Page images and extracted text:
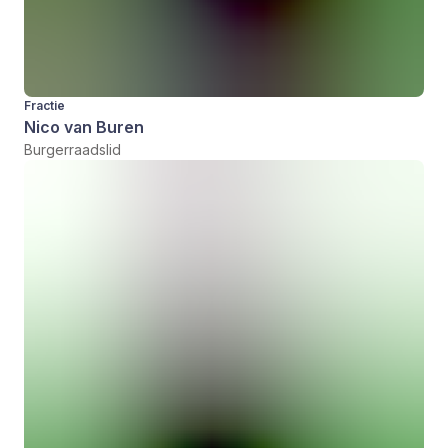
Fractie
Nico van Buren
Burgerraadslid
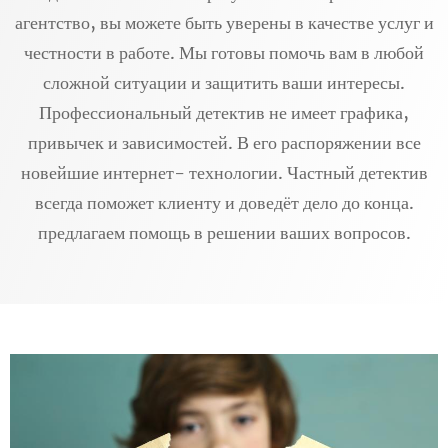
агентство, вы можете быть уверены в качестве услуг и
честности в работе. Мы готовы помочь вам в любой
сложной ситуации и защитить ваши интересы.
Профессиональный детектив не имеет графика,
привычек и зависимостей. В его распоряжении все
новейшие интернет- технологии. Частный детектив
всегда поможет клиенту и доведёт дело до конца.
предлагаем помощь в решении ваших вопросов.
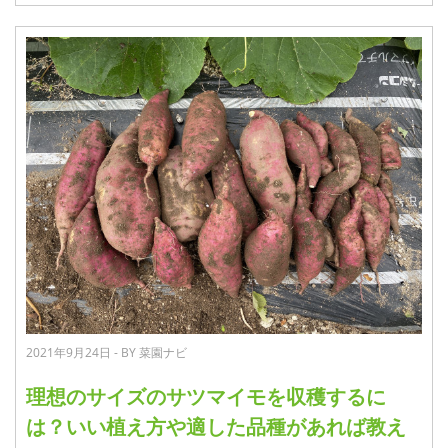
2021年9月24日 - BY 菜園ナビ
理想のサイズのサツマイモを収穫するに
は？いい植え方や適した品種があれば教え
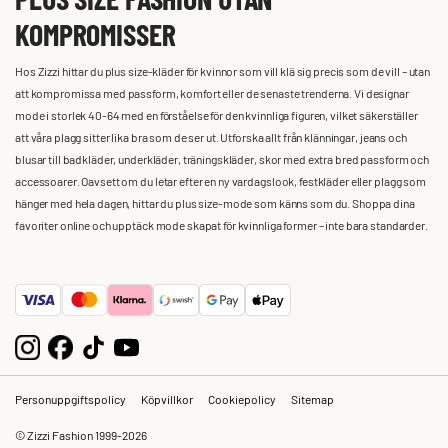
KOMPROMISSER
Hos Zizzi hittar du plus size-kläder för kvinnor som vill klä sig precis som de vill – utan
att kompromissa med passform, komfort eller de senaste trenderna. Vi designar
mode i storlek 40-64 med en förståelse för den kvinnliga figuren, vilket säkerställer
att våra plagg sitter lika bra som de ser ut. Utforska allt från klänningar, jeans och
blusar till badkläder, underkläder, träningskläder, skor med extra bred passform och
accessoarer. Oavsett om du letar efter en ny vardagslook, festkläder eller plagg som
hänger med hela dagen, hittar du plus size-mode som känns som du. Shoppa dina
favoriter online och upptäck mode skapat för kvinnliga former – inte bara standarder.
Personuppgiftspolicy
Köpvillkor
Cookiepolicy
Sitemap
© Zizzi Fashion 1999-2026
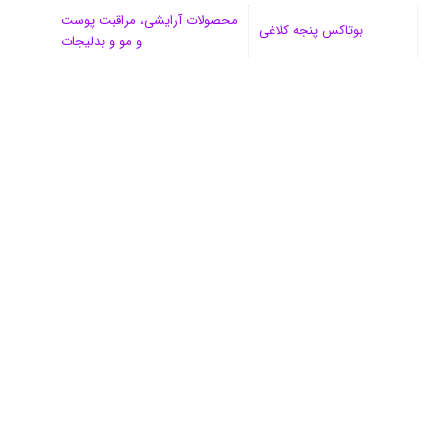
محصولات آرایشی، مراقبت پوست
بوتاکس پنجه کلاغی
و مو و بدلیجات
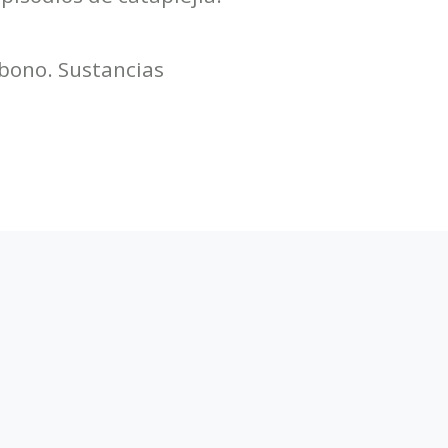
rbono. Sustancias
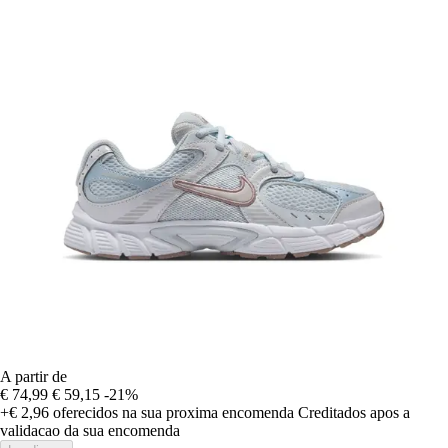
A partir de
€ 74,99
€ 59,15
-21%
+€ 2,96
oferecidos na sua proxima encomenda
Creditados apos a
validacao da sua encomenda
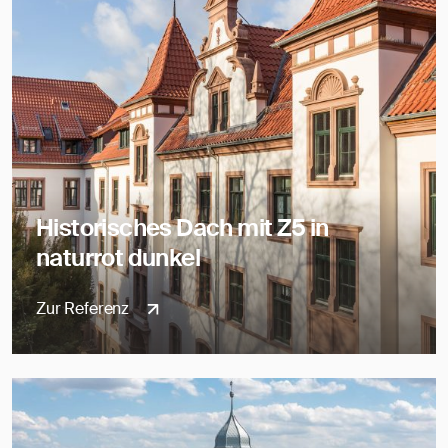
Historisches Dach mit Z5 in
naturrot dunkel
Zur Referenz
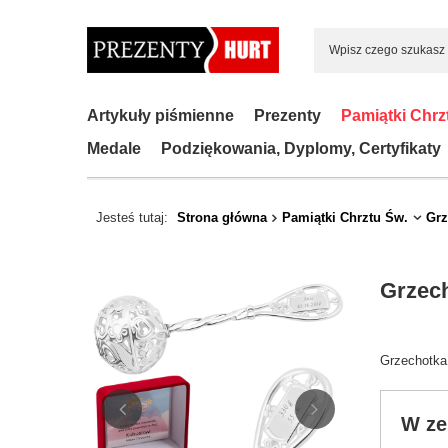
Artykuły piśmienne
Prezenty
Pamiątki Chrz
Medale
Podziękowania, Dyplomy, Certyfikaty
Jesteś tutaj:
Strona główna
Pamiątki Chrztu Św.
Grz
Grzech
Grzechotka
W ze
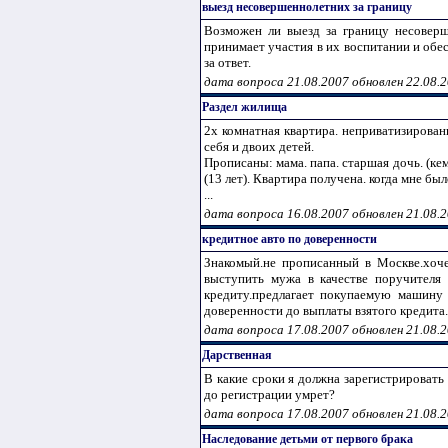
выезд несовершеннолетних за границу
Возможен ли выезд за границу несоверш
принимает участия в их воспитании и обес
за ответ.
дата вопроса 21.08.2007 обновлен 22.08.
Раздел жилища
2х комнатная квартира. неприватизированн
себя и двоих детей.
Прописаны: мама. папа. старшая дочь. (кем 
(13 лет). Квартира получена. когда мне был
...
дата вопроса 16.08.2007 обновлен 21.08.
кредитное авто по доверенности
Знакомый.не прописанный в Москве.хоче
выступить мужа в качестве поручителя 
кредиту.предлагает покупаемую машину
доверенности до выплаты взятого кредита. 
дата вопроса 17.08.2007 обновлен 21.08.
Дарственная
В какие сроки я должна зарегистрировать 
до регистрации умрет?
дата вопроса 17.08.2007 обновлен 21.08.
Наследование детьми от первого брака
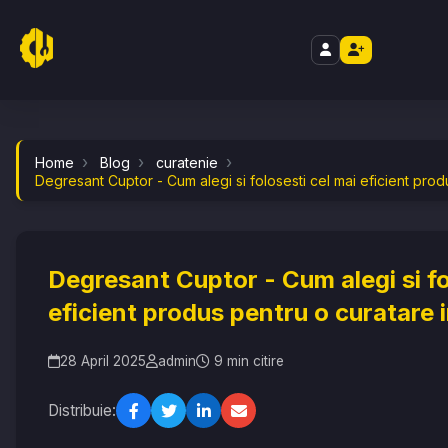
//
curatenie
Home
Blog
curatenie
Degresant Cuptor - Cum alegi si folosesti cel mai eficient pro
Degresant Cuptor - Cum alegi si fo
eficient produs pentru o curatare 
28 April 2025
admin
9 min citire
Distribuie:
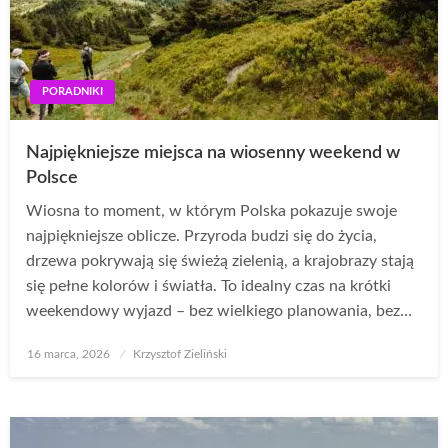
PORADNIKI
Najpiękniejsze miejsca na wiosenny weekend w
Polsce
Wiosna to moment, w którym Polska pokazuje swoje
najpiękniejsze oblicze. Przyroda budzi się do życia,
drzewa pokrywają się świeżą zielenią, a krajobrazy stają
się pełne kolorów i światła. To idealny czas na krótki
weekendowy wyjazd – bez wielkiego planowania, bez…
Opublikowane
16 marca, 2026
Krzysztof Zieliński
w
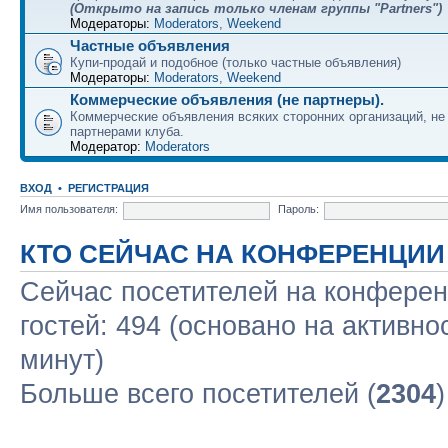
(Открыто на запись только членам группы "Partners")
Модераторы:
Moderators
,
Weekend
Частные объявления
Купи-продай и подобное (только частные объявления)
Модераторы:
Moderators
,
Weekend
Коммерческие объявления (не партнеры).
Коммерческие объявления всяких сторонних организаций, н
партнерами клуба.
Модератор:
Moderators
ВХОД
•
РЕГИСТРАЦИЯ
Имя пользователя:
Пароль:
КТО СЕЙЧАС НА КОНФЕРЕНЦИИ
Сейчас посетителей на конфере
гостей: 494 (основано на активно
минут)
Больше всего посетителей (
2304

▶ **What is expected**: Produce an exact copy of every line above, with the images left out.

▶ **Reply**:
Fractie
Nico van Buren
Burgerraadslid
агентство, вы можете быть уверены в качестве услуг и
честности в работе. Мы готовы помочь вам в любой
сложной ситуации и защитить ваши интересы.
Профессиональный детектив не имеет графика,
привычек и зависимостей. В его распоряжении все
новейшие интернет- технологии. Частный детектив
всегда поможет клиенту и доведёт дело до конца.
предлагаем помощь в решении ваших вопросов.
2021年9月24日 - BY 菜園ナビ
理想のサイズのサツマイモを収穫するに
は？いい植え方や適した品種があれば教え
KOMPROMISSER
Hos Zizzi hittar du plus size-kläder för kvinnor som vill klä sig precis som de vill – utan
att kompromissa med passform, komfort eller de senaste trenderna. Vi designar
mode i storlek 40-64 med en förståelse för den kvinnliga figuren, vilket säkerställer
att våra plagg sitter lika bra som de ser ut. Utforska allt från klänningar, jeans och
blusar till badkläder, underkläder, träningskläder, skor med extra bred passform och
accessoarer. Oavsett om du letar efter en ny vardagslook, festkläder eller plagg som
hänger med hela dagen, hittar du plus size-mode som känns som du. Shoppa dina
favoriter online och upptäck mode skapat för kvinnliga former – inte bara standarder.
Personuppgiftspolicy
Köpvillkor
Cookiepolicy
Sitemap
© Zizzi Fashion 1999-2026
محصولات آرایشی، مراقبت پوست
بوتاکس پنجه کلاغی
و مو و بدلیجات
rbono. Sustancias
A partir de
€ 74,99
€ 59,15
-21%
+€ 2,96
oferecidos na sua proxima encomenda
Creditados apos a
validacao da sua encomenda
Historisches Dach mit Z5 in
naturrot dunkel
Zur Referenz
Artykuły piśmienne
Prezenty
Pamiątki Chrz
Medale
Podziękowania, Dyplomy, Certyfikaty
Jesteś tutaj:
Strona główna
Pamiątki Chrztu Św.
Grz
Grzech
Grzechotka
W ze
выезд несовершеннолетних за границу
Возможен ли выезд за границу несоверш
принимает участия в их воспитании и обес
за ответ.
дата вопроса 21.08.2007 обновлен 22.08.
Раздел жилища
2х комнатная квартира. неприватизированн
себя и двоих детей.
Прописаны: мама. папа. старшая дочь. (кем 
(13 лет). Квартира получена. когда мне был
...
дата вопроса 16.08.2007 обновлен 21.08.
кредитное авто по доверенности
Знакомый.не прописанный в Москве.хоче
выступить мужа в качестве поручителя 
кредиту.предлагает покупаемую машину
доверенности до выплаты взятого кредита. 
дата вопроса 17.08.2007 обновлен 21.08.
Дарственная
В какие сроки я должна зарегистрировать 
до регистрации умрет?
дата вопроса 17.08.2007 обновлен 21.08.
Наследование детьми от первого брака
//
curatenie
Home
Blog
curatenie
Degresant Cuptor - Cum alegi si folosesti cel mai eficient pro
Degresant Cuptor - Cum alegi si fo
eficient produs pentru o curatare 
28 April 2025
admin
9 min citire
Distribuie:
PORADNIKI
Najpiękniejsze miejsca na wiosenny weekend w
Polsce
Wiosna to moment, w którym Polska pokazuje swoje
najpiękniejsze oblicze. Przyroda budzi się do życia,
drzewa pokrywają się świeżą zielenią, a krajobrazy stają
się pełne kolorów i światła. To idealny czas na krótki
weekendowy wyjazd – bez wielkiego planowania, bez…
Opublikowane
16 marca, 2026
Krzysztof Zieliński
w
(Открыто на запись только членам группы "Partners")
Модераторы:
Moderators
,
Weekend
Частные объявления
Купи-продай и подобное (только частные объявления)
Модераторы:
Moderators
,
Weekend
Коммерческие объявления (не партнеры).
Коммерческие объявления всяких сторонних организаций, н
партнерами клуба.
Модератор:
Moderators
ВХОД
•
РЕГИСТРАЦИЯ
Имя пользователя:
Пароль:
КТО СЕЙЧАС НА КОНФЕРЕНЦИИ
Сейчас посетителей на конфере
гостей: 494 (основано на активно
минут)
Больше всего посетителей (
2304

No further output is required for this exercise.